Australia’s property market is expected to fall for at least the first half of the new year but the outcome of two major events could determine the direction of the market, according to a new report.
While the nation is in the midst of a downturn, realestate.com.au chief economist Nerida Conisbee says the slowdown is “far less pronounced than first thought”.
“We’re currently in the midst of a property downturn, but we are not seeing the worst conditions in 30 years,” she said.
The Australian property outlook report cites the outcome of the financial services royal commission and the result of the pending federal election, poised for the first half of 2019, with proposed changes to negative gearing and capital gains tax concessions to have a decisive impact on Australia’s property landscape this year.
Conisbee notes Sydney prices have now fallen just over 5 per cent from peak.
“Whereas in Melbourne we’re seeing a 2.5 per cent decline from peak.
“Elsewhere across Australia conditions are far more varied.”
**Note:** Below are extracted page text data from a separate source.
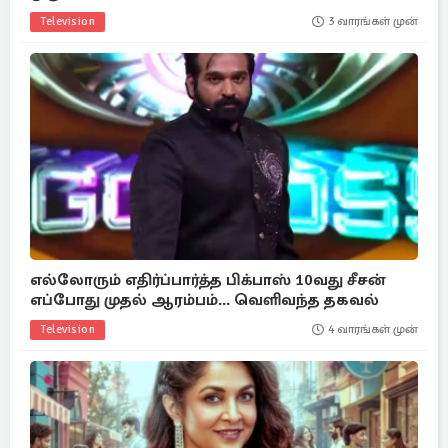
Television
3 வாரங்கள் முன்
எல்லோரும் எதிர்ப்பார்த்த பிக்பாஸ் 10வது சீசன்
எப்போது முதல் ஆரம்பம்... வெளிவந்த தகவல்
Television
4 வாரங்கள் முன்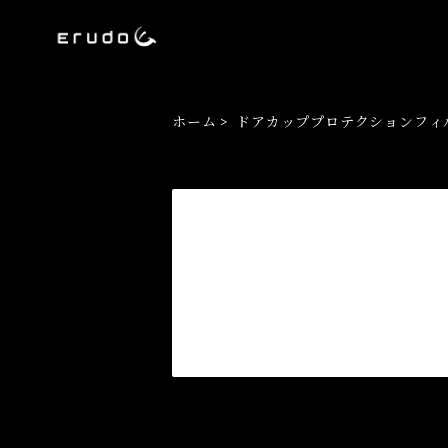
ホーム
ドアカッププロテクションフィ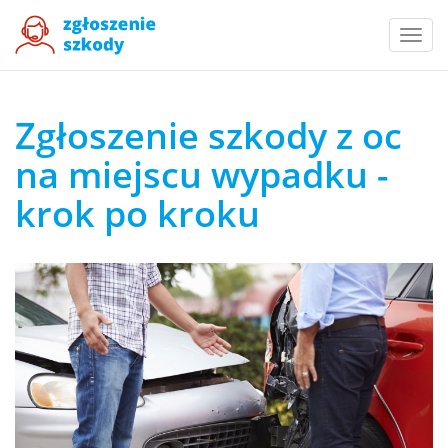
Togg
navi
Zgłoszenie szkody z oc
na miejscu wypadku -
krok po kroku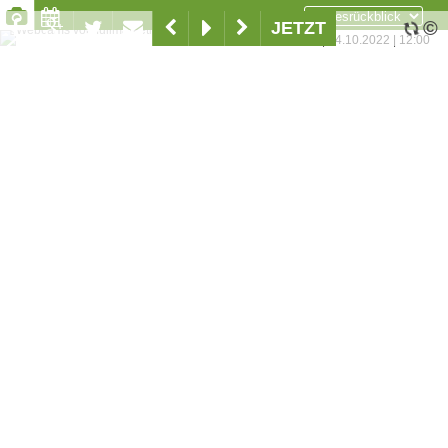
©
JETZT
www.maishofen.co
|
24.10.2022
|
12:00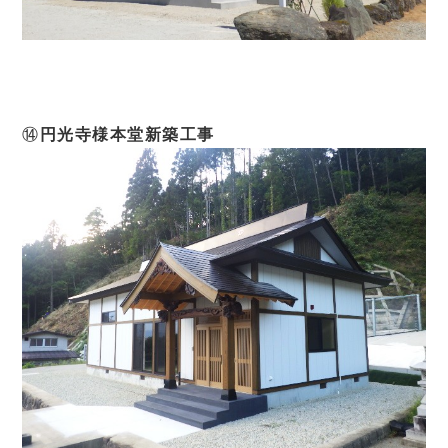
⑭
円光寺様本堂新築工事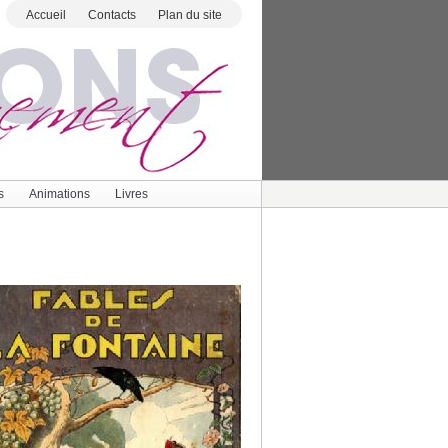
Accueil
Contacts
Plan du site
s
Animations
Livres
The report notes that while declines are not as bad as widely reported, it does look like the worst is still yet to come in Sydney and Melbourne.
Earlier this month, Corelogic revealed Australia's dwelling values fell by 4.8 per cent last year.
Only four capital cities recorded growth in 2018, including Hobart, Canberra, Adelaide and Brisbane.
Sydney’s middle priced suburbs are suffering the most, according to the property outlook report, while it notes Sydney's expensive areas along with the cheaper suburbs are still plodding along.
“While they remain relatively low in terms of demand (views per listing), many are seeing fairly decent price growth,” Conisbee said.
The report finds Sydney suburbs Kingswood and Richmond, both popular with first home buyers, are on the rise. While pricey suburbs such as Manly and Paddington are recording moderate price growth and now seeing some of the highest views per listing in New South Wales.
Melbourne’s property market performance has been tracking stronger than Sydney’s, however the report expects the city is likely to see a fall in early 2019.
“Potentially another three per cent for the first half of the year”.
And much like Sydney, the direction after the election will depend on what happens to finance restrictions and negative gearing.
Demand from renters suggests jobs are being created as people continue to move to Melbourne, which the report notes as underpinning housing demand “stemming the price falls” which are now down 2.5 per cent from peak and 1.5 per cent over the past 12 months.
Notably, suburbs Middle Park and Red Hill made the national list of top in-demand suburbs and have experienced double digit price growth across the past 12 months.
Brisbane’s inner city is the standout performer with prices up 2.2 per cent.
The report describes Brisbane as “defying all the odds” as the market continues to hold up despite the national pressures of finance restrictions and changes to investor lending.
The Gold Coast market is recording price growth, with suburbs Main Beach up 30 per cent across the past 12 months and Currumbin up 13 per cent.
“A large volume of search activity on realestate.com.au coming from Sydney suggests that these price increases may be driven in part by Sydney money but also by the Gold Coast’s developing economy and relatively low levels of new development,” the report said.